数学は概念を整理及び整備する。そこにはよく知られていないにも関わらず普遍的な概念がたくさんある。それはもはや思考に関する語彙になる。

整備された空間でお話を展開するのは、何も無いままに手探りで進むよりもよっぽど簡単。だから人は概念を学ぶべきなのです。と思うのです。

そういう世界がわからないのは、文字が読めないか、概念をわかっていないかだと思います。どっちもよくありますが、どっちもやっていくうちに読める/わかる気がします。

 

例えば半順序集合。これはものを「比べる」ときの方法を提供しますが、常に比べられるとは限らないことが意味として含まれています。

数学は基本的に否定ではなく構成をするので「比べられない」という言い方はしません。代わりに「何なら比べられる」という考え方です。

一部のものは比較できるけど、常に比較できるとは言えない。それは普遍的な状況です。

 

例えば商集合。これは「等しさ」の解釈を上書きする方法です。即ち違うものを同じものだと見做すための概念です。

そのために必要とされる条件が、同値関係に課せられる制約なわけです。それを守っていなければ同じだと見做すという行為は正当化されません。

小さいことを忘れて必要な部分だけを見ること、そしてその時に十分注意深くあるべきであること。これも普遍的です。

 

私は同型の概念が好きです。これは違うけど同じにみえるもの、を記述します。そうすると同じ情報を持つ限り自由に世界の行き来ができるようになります。

しかし当然それには強い制約が課せられます。即ち行って戻ってこれなければならないことを。

でも、さらに弱い概念として随伴があります。これは多少情報が削れていたとしても、本質的に削れていないのならば許容するという概念です。

モノの等しさというのは一切自明な事柄ではなく、目的に応じた測りがあるべきなのです。違いを無視して良いなら同一視を許して良いのです。

 

「主張」という概念にも対応して命題があるわけですが、主張が成り立つことと主張そのものは「意味」と「文法」ほどに区別される概念です。

そしてその意味づけにもまた種類がある。例えば「何故成り立つのかを極限まで追求しなければならない」世界。

これはとても制約が強いわけだけど、その制約によって私達はどうすればいいのかを知ることができるのです。何故なら、何のために、どうやって考えてきたのかを伝えてくれるので。

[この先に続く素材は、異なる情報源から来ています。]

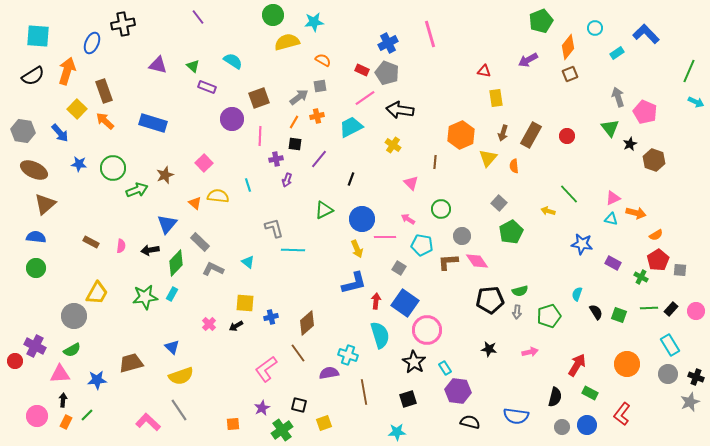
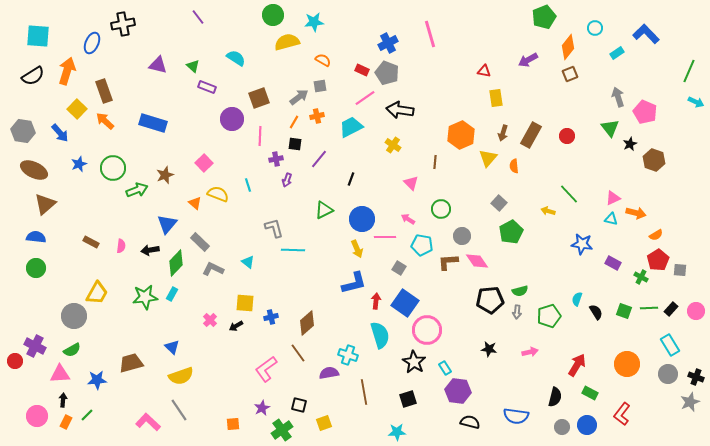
green pentagon at (541, 21): moved 3 px right, 4 px up
cyan semicircle at (233, 61): moved 3 px right, 3 px up
blue star at (79, 164): rotated 28 degrees counterclockwise
yellow semicircle at (218, 196): moved 2 px up; rotated 15 degrees clockwise
cyan semicircle at (577, 294): moved 5 px down
green square at (619, 315): moved 5 px right, 4 px up
pink cross at (209, 324): moved 1 px right, 4 px up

現世ではよく「何故ルールが存在するのか」「何のために制約があるのか」を忘れられているものですが、それはある意味で当然の帰結なのです。始まりの段階で無視してきたことですから。

「命題は正しいか、正しくない。」というのは情報を落としすぎなのですよ。誰もが証拠を求めるこの時代、もう少し証明に興味を持ってほしいものです。

そういえば「質問に『はい』か『いいえ』だけを返さない」っていうのを思った。つまり共にその返答の根拠を示すべきと。もちろんそれが不要な場合もあるわけだけど。

何かを与えた分、何かが帰ってくるものなのです。良いことであれ、悪いことであれ。

 

そういう概念の捻り方を、解釈の自由さを知ってやっと、頭の負荷を減らしつつ厳密な議論が出来ると思うんですよ。

そうしないと自然言語に翻弄されるだけなのです。いつの間にか違うものが同じものにすり替わっている。誰かの都合で。

正しく願いを表現してください。よろしくおねがいします。